By Jason Wojciechowski on February 9, 2012 at 10:25 PM
Tyson Ross, a big (6'6", 230 lbs) righty who was born in Berkeley, went to high school in Oakland, and pitched for three years at Berkeley (not Cal) before being drafted in the second round in 2008 just ahead of Tyler Ladendorf and Shane Peterson, both of whom are now RiverCats, oddly enough, pitched his second season with the A's in 2011.
Ross began the year in Sacramento, but was called up to Oakland on April 6th to pitch out of the bullpen when Michael Wuertz hit the Disabled List. When Dallas Braden hit The List himself twelve days later, Ross moved to the rotation, getting his first start on April 22nd. He threw a poor game against Seattle, walking four and striking out none in just 4 1/3 innings. His next four starts were quite nice: 26 2/3 innings, five runs, eighteen whiffs, and five walks. As you'd hope from a guy who pitches in Oakland and has a ground-ball rep, he allowed just one bomb.
Unfortunately, Ross faced just one batter in a May 19th start against Minnesota, and went on the D.L. with an oblique injury the next day. He didn't pitch again in Oakland the rest of the year. When he was activated in late July, he went down to Sacramento and finished the season there, pitching poorly, unfortunately: a nice strikeout rate (over eight) is ... well, nice, but nobody's going to get anywhere walking five batters per nine in AAA. Maybe he wasn't all the way back from his injury, but this is a guy with a career minor-league walk rate approaching four per nine, so it's not like this came out of nowhere.
Ross is one of those four-pitch pitchers with three pitches per side -- he goes fastball/sinker/slider against righties and fastball/sinker/change against lefties. As you can see here, his whiffs per swing for his slider and change were quite good in 2011. (I think -- averages and standard deviations still do not appear to be available at Brooks Baseball, so I'm not entirely sure, but in my eyeballing the stats of various pitchers, those numbers seem high.)
Bob Melvin has said that he sees Ross as a starting pitcher, so he should be in the mix for one of the last three spots in the rotation this spring. Brandon McCarthy and Bartolo Colon are the only locks, so there's probably about a five-man battle for the last three spots. (Although ultimately, it's a five-man battle for two spots because Dallas Braden should be back sooner rather than later.) Despite the team seeing him as a starter, I doubt they see him as a Jarrod Parker, where he'll be starting somewhere, either in Sacramento or Oakland. That is, we could see Ross begin the year in the bullpen by beating out Graham Godfrey or Ryan Cook for the last spot or two.

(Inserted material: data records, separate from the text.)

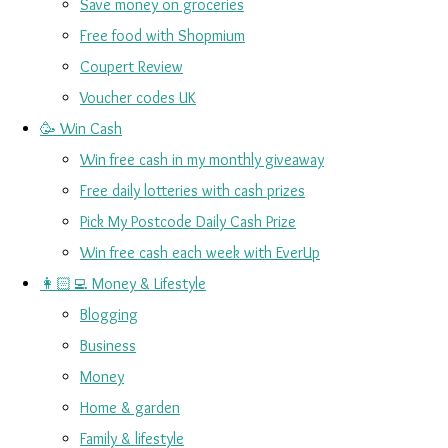
Save money on groceries
Free food with Shopmium
Coupert Review
Voucher codes UK
🥳 Win Cash
Win free cash in my monthly giveaway
Free daily lotteries with cash prizes
Pick My Postcode Daily Cash Prize
Win free cash each week with EverUp
👩🏻‍💻 Money & Lifestyle
Blogging
Business
Money
Home & garden
Family & lifestyle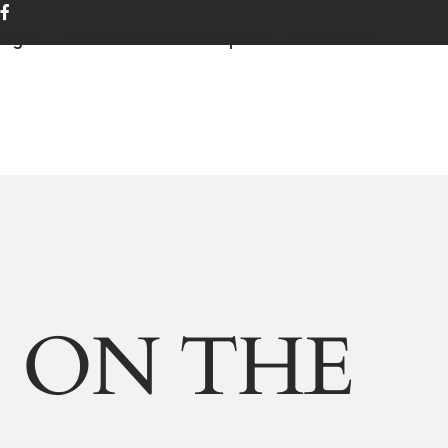
ing
Events and workshops
Contact
E ON THE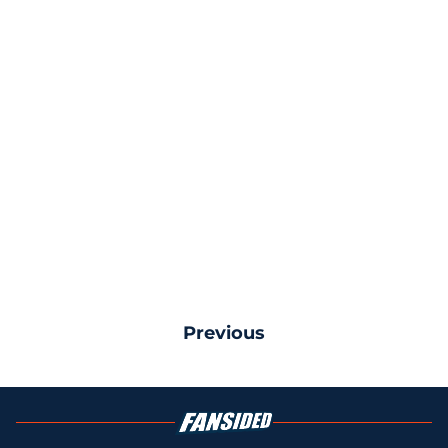
Previous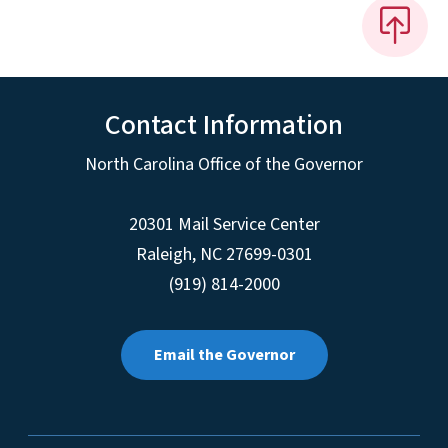
Contact Information
North Carolina Office of the Governor
20301 Mail Service Center
Raleigh
,
NC
27699-0301
(919) 814-2000
Email the Governor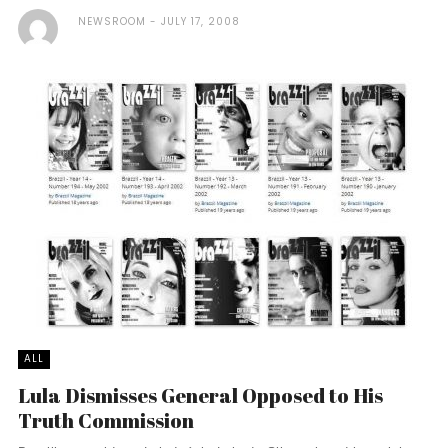
NEWSROOM
JULY 17, 2008
ALL
Lula Dismisses General Opposed to His
Truth Commission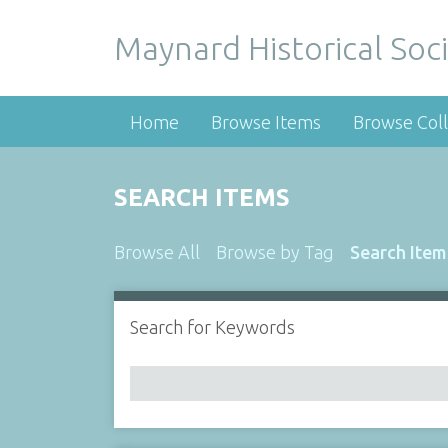
Maynard Historical Soci
Home
Browse Items
Browse Coll
SEARCH ITEMS
Browse All
Browse by Tag
Search Item
Search for Keywords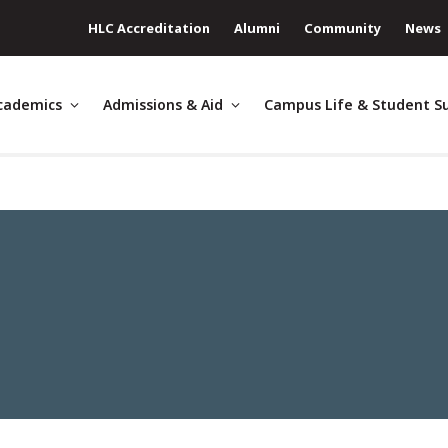
HLC Accreditation
Alumni
Community
News
cademics
Admissions & Aid
Campus Life & Student S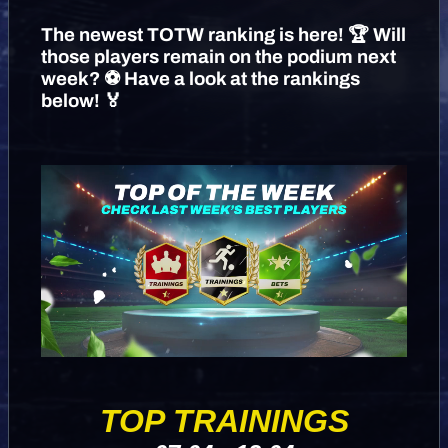
The newest TOTW ranking is here! 🏆 Will
those players remain on the podium next
week? ⚽️ Have a look at the rankings
below! 🏅
TOP TRAININGS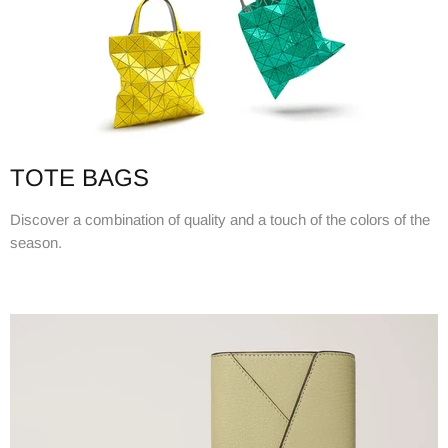
TOTE BAGS
Discover a combination of quality and a touch of the colors of the
season.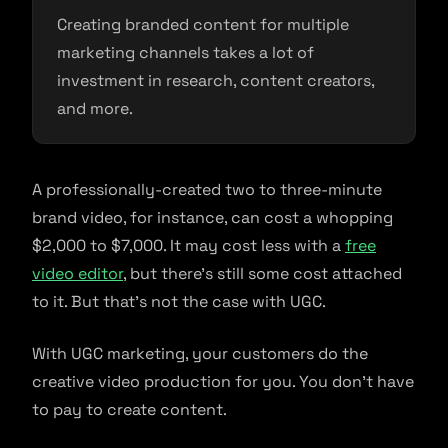
Creating branded content for multiple
marketing channels takes a lot of
investment in research, content creators,
and more.
A professionally-created two to three-minute
brand video, for instance, can cost a whopping
$2,000 to $7,000. It may cost less with a
free
video editor
, but there’s still some cost attached
to it. But that’s not the case with UGC.
With UGC marketing, your customers do the
creative video production for you. You don’t have
to pay to create content.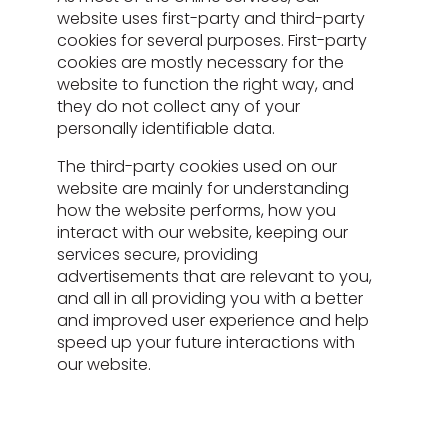
website uses first-party and third-party
cookies for several purposes. First-party
cookies are mostly necessary for the
website to function the right way, and
they do not collect any of your
personally identifiable data.
The third-party cookies used on our
website are mainly for understanding
how the website performs, how you
interact with our website, keeping our
services secure, providing
advertisements that are relevant to you,
and all in all providing you with a better
and improved user experience and help
speed up your future interactions with
our website.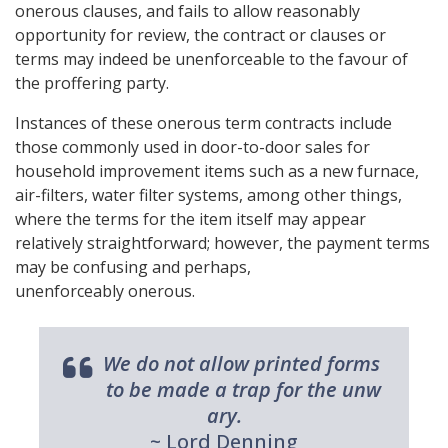
onerous clauses, and fails to allow reasonably
opportunity for review, the contract or clauses or
terms may indeed be unenforceable to the favour of
the proffering party.
Instances of these onerous term contracts include
those commonly used in door-to-door sales for
household improvement items such as a new furnace,
air-filters, water filter systems, among other things,
where the terms for the item itself may appear
relatively straightforward; however, the payment terms
may be confusing and perhaps,
unenforceably onerous.
We do not allow printed forms
to be made a trap for the unw
ary.
~ Lord Denning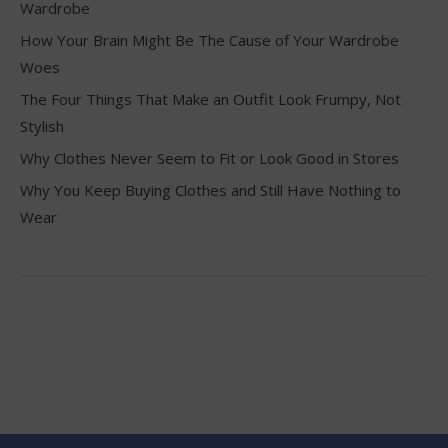
Wardrobe
How Your Brain Might Be The Cause of Your Wardrobe
Woes
The Four Things That Make an Outfit Look Frumpy, Not
Stylish
Why Clothes Never Seem to Fit or Look Good in Stores
Why You Keep Buying Clothes and Still Have Nothing to
Wear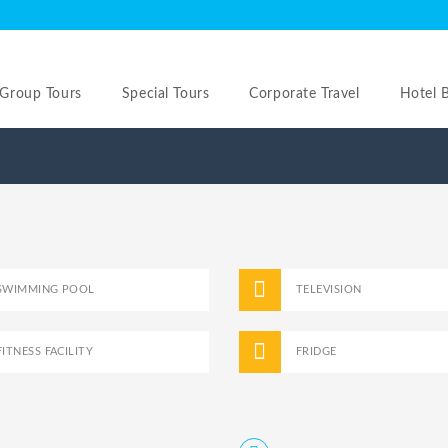
Group Tours
Special Tours
Corporate Travel
Hotel 
SWIMMING POOL
TELEVISION
FITNESS FACILITY
FRIDGE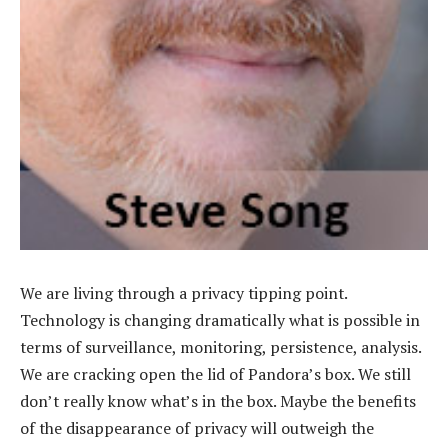
We are living through a privacy tipping point.
Technology is changing dramatically what is possible in
terms of surveillance, monitoring, persistence, analysis.
We are cracking open the lid of Pandora’s box. We still
don’t really know what’s in the box. Maybe the benefits
of the disappearance of privacy will outweigh the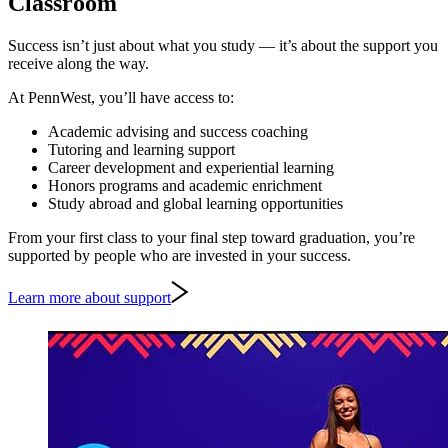
Classroom
Success isn’t just about what you study — it’s about the support you
receive along the way.
At PennWest, you’ll have access to:
Academic advising and success coaching
Tutoring and learning support
Career development and experiential learning
Honors programs and academic enrichment
Study abroad and global learning opportunities
From your first class to your final step toward graduation, you’re
supported by people who are invested in your success.
Learn more about support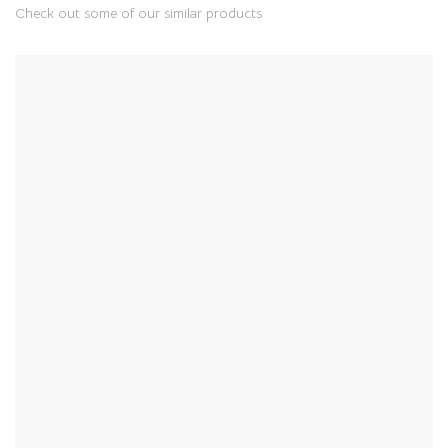
Check out some of our similar products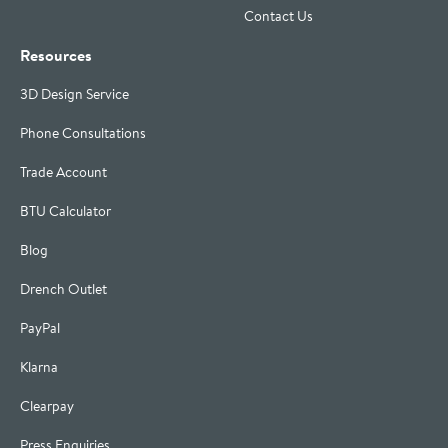
Contact Us
Resources
3D Design Service
Phone Consultations
Trade Account
BTU Calculator
Blog
Drench Outlet
PayPal
Klarna
Clearpay
Press Enquiries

I don't see any reason Ross can't be a reasonably successful starter in the back end of a good rotation, and PECOTA seems to agree -- the weighted mean projection for him stands at a 4.45 ERA with what looks to be about 2/3 of his innings coming as a starter (i.e. he's not getting a huge boost from being considered a reliever). That's better than Jarrod Parker and Brad Peacock's projections, for what it's worth. I don't have access to Oliver and ZiPS hasn't been published for, so the only comparison point I have is CAIRO, which seems like it has a raison d'etre of being an upgraded Marcel, without doing fancy things like bending age curves based on comparables and suchlike. Anyway, CAIRO pegs him for a 4.67 ERA, so PECOTA is a little more optimistic, but when you're talking about projections, and you've got a system that says 4.45 and another that says 4.67, you're kind of just saying "well, he should have a mid-four ERA." (It also shouldn't surprise us that the projections are so similar given that PECOTA starts out the same way every system does -- look at old data and do a weighted average to get some new data.)